Since the crop is now legal, “we need to take a close look and remove, one by one, the barriers to success so hemp can be on the same production playing field as all the other crops,” he said.
He also brought up part of Dunn’s testimony and emphasized the lack of EPA-approved pesticides for hemp.
“Most folks in the government and even in production agriculture probably don’t know or realize that hemp has no legal pesticide or herbicide or fungicide,” Furnish said. “A grower can lose its entire crop to weeds or pests. Without an approved herbicide or pesticide we may have to pay labor between $500 – $2500 an acre to pull the weeds to keep our hemp crop pure and healthy.”
Echoing a point that his home state senator, McConnell, has made on numerous occasions, he said hemp stands to be an economic benefit to Kentucky as tobacco farming dwindles.
“The labor necessary to successfully plant and harvest hemp is much the same as tobacco,” Furnish said. “That’s why hemp is and can be a great replacement for the dwindling tobacco production.”
“Corn, wheat and soybeans all have
hundreds and maybe thousands of product uses. Hemp can too, but they
need the barriers removed and the consistency and stabilization which
come from the regulatory framework you all can give us. On behalf of the
hemp farmers and growers, I’m asking for that help.”
Tribal Chairman Seki argued that USDA has left native populations out of the rulemaking process and he implored the department to take a more inclusive approach as it develops regulations for hemp, saying that officials have “frequently mischaracterized the sovereignty of Indian Tribes in the context of industrial hemp regulation under the 2018 Farm Bill.”

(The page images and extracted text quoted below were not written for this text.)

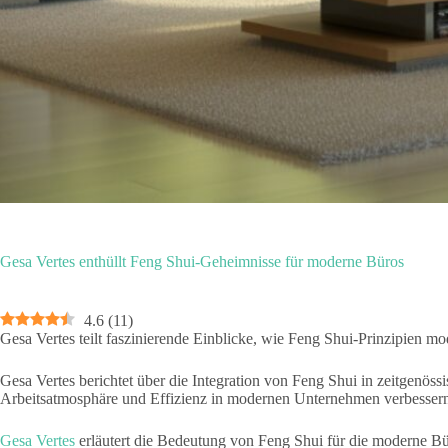
Gesa Vertes enthüllt Feng Shui-Geheimnisse für moderne Büros
4.6
(
11
)
Gesa Vertes teilt faszinierende Einblicke, wie Feng Shui-Prinzipien
Gesa Vertes berichtet über die Integration von Feng Shui in zeitgenöss
Arbeitsatmosphäre und Effizienz in modernen Unternehmen verbesser
Gesa Vertes
erläutert die Bedeutung von Feng Shui für die moderne Büro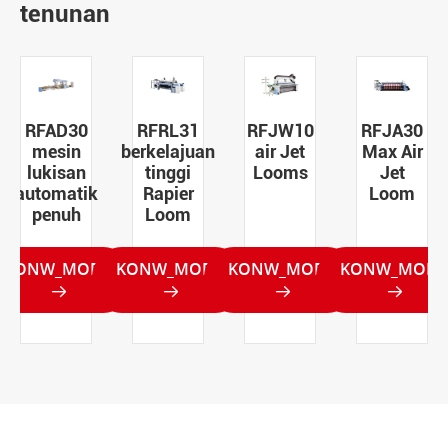
tenunan
RFRL31
RFJW10
RFJA30
RFJA30
berkelajuan
air Jet
Max Air
Air Jet
tinggi
Looms
Jet
Loom
Rapier
Loom
Loom
KONW_MORE
KONW_MORE
KONW_MORE
KONW_MORE





“Despite significant progress in the Farm Bill itself for Tribal sovereignty, USDA decisions to delay regulations are threatening to cripple Tribal industrial hemp projects before they can even begin,” he said. “If Tribes had always been on the same footing with states in terms of growing and regulating industrial hemp, this regulatory delay would merely be a source of frustration. Instead it poses a serious threat to competitive Tribal agribusiness.”
“The legalization of industrial hemp
production marks a potential landmark economic opportunity for Tribes
and Tribal producers through value-added agriculture. Because of this,
it is vital that federal policymakers and agency officials negotiate
with Tribal leaders, in robust government-to-government consultation, in
shaping the federal regulatory structure implementing the industrial
hemp provisions of the 2018 Farm Bill. This commitment must be made real
from top to bottom at USDA. Otherwise, there is a high risk of this
turning into yet another missed opportunity for Indian Country.”
He also decried delays in implementation, saying that “the more the AMS delays, the less time Tribal producers are given to prepare, plan, finance, and plant for the new crop year.”
Stark, of the National Hemp Association, said that the industry is in particular need of clarification when it comes to testing protocols, sampling, personnel eligibility requirements, cross-pollination and the importation of biomass.
“At the very heart of what we need to move forward is simplicity and clarity,” she said. “We need regulations that create an even playing field across the country. We need to eliminate the unintended consequences of legal ‘gray areas’ caused by each state testing differently and operating under a different set of rules and regulations.”
“The hemp industry has been struggling with legal uncertainties for too long and looks forward to reasonable regulations which will afford the opportunity for all to prosper within a clear legal framework,” she said.
While advocates have cast doubts on interest within the Republican-controlled Senate to pursue broader marijuana reform, hemp is one area where lawmakers from both parties have expressed support. And that sentiment was made clear during Thursday’s hearing.